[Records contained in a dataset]
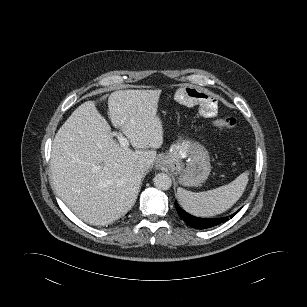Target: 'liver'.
Here are the masks:
<instances>
[{
  "mask_svg": "<svg viewBox=\"0 0 307 307\" xmlns=\"http://www.w3.org/2000/svg\"><path fill=\"white\" fill-rule=\"evenodd\" d=\"M161 90H119L108 97V114L136 149L122 147L111 127L87 101L74 110L55 135L51 177L58 196L80 219L93 225L110 224L135 204L143 174L163 144L157 115Z\"/></svg>",
  "mask_w": 307,
  "mask_h": 307,
  "instance_id": "obj_1",
  "label": "liver"
}]
</instances>
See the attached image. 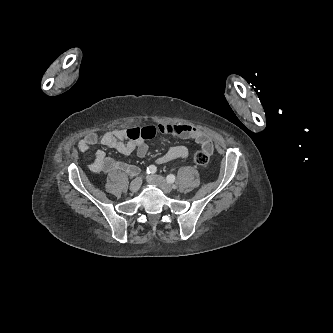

TASK TO CARRY OUT: When you return the records, keep every word unchanged and drop the pictures.

EXPECTED ANSWER:
Target: 'liver'.
Here are the masks:
<instances>
[{
  "mask_svg": "<svg viewBox=\"0 0 307 307\" xmlns=\"http://www.w3.org/2000/svg\"><path fill=\"white\" fill-rule=\"evenodd\" d=\"M161 90H119L108 97V114L136 149L122 147L111 127L87 101L74 110L55 135L51 177L58 196L80 219L93 225L110 224L135 204L143 174L163 144L157 115Z\"/></svg>",
  "mask_w": 307,
  "mask_h": 307,
  "instance_id": "obj_1",
  "label": "liver"
}]
</instances>
See the attached image. 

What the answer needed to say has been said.